When we address one another, we should look the other person in the eye and smile, being sincere and kind in delivering our messages. Intention is an unspoken form of communication which is quickly discerned and often times misunderstood. For people with low self esteem, almost any statement can be perceived as threatening. As adults, we need to be mindful of the delicate nature of a child's mind and feelings.


I find it interesting to hear what young people have to say. What is on their minds is important, not only to me but more significantly, to them. Understanding and being compassionate to youth and their feelings is one of the most underutilized forms of communication. Paying attention to what others are saying raises our awareness of how they are feeling. This attention also is a way of demonstrating that we in fact do care about what they are saying. Of course this is a two way street between any two people.


Young people learn from their parents and teachers. Older teens can also have a strong influence over younger youth. These influences can be either positive or negative. Learning to make responsible choices is a factor of what and how we as adults behave and function as a role model.


Learning to make friends is completely dependent on successful communications. At an early age we learn the merits of sharing and being nice to one another. We also learn how it feels when we are treated badly or disrespectfully.


As we move through life, it is important to remember that including young people in as many activities as possible forms an educational model which prepares them for adulthood. Learning the rules of sports, the etiquette of the dining table, the protocol of conducting business and so many other necessary life skills are all started at an early age.
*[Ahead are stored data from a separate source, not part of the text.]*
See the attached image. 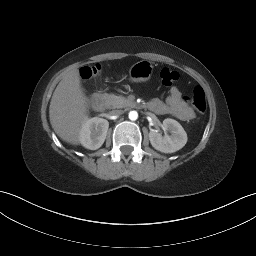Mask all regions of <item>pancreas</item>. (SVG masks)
I'll return each mask as SVG.
<instances>
[{
	"instance_id": "cf45deb5",
	"label": "pancreas",
	"mask_w": 256,
	"mask_h": 256,
	"mask_svg": "<svg viewBox=\"0 0 256 256\" xmlns=\"http://www.w3.org/2000/svg\"><path fill=\"white\" fill-rule=\"evenodd\" d=\"M107 104L111 108H123L129 106L131 101L123 96H117L114 94H104Z\"/></svg>"
}]
</instances>
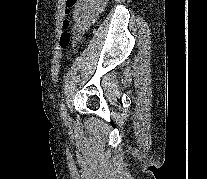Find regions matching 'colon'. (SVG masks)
<instances>
[{
  "instance_id": "obj_1",
  "label": "colon",
  "mask_w": 207,
  "mask_h": 179,
  "mask_svg": "<svg viewBox=\"0 0 207 179\" xmlns=\"http://www.w3.org/2000/svg\"><path fill=\"white\" fill-rule=\"evenodd\" d=\"M79 0H65V13L69 15L73 7L78 4ZM70 22L68 19H65L62 23L63 32L60 35L59 43L62 47H68L72 42V36L68 31Z\"/></svg>"
}]
</instances>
In this season of the year where rebirth is on our minds and in our eyes; as we get our hands into the soil of our gardens; as nesting instincts guide us through Spring; perhaps this is a good time to remind ourselves of the importance of good communication. If we see ourselves failing to communicate in a kindly way, we could think of being more civil, more kind and more compassionate. If we are mindful of respecting all members of society and valuing all opinions, young and old, we will undoubtedly grease the wheels for a happier and healthier society.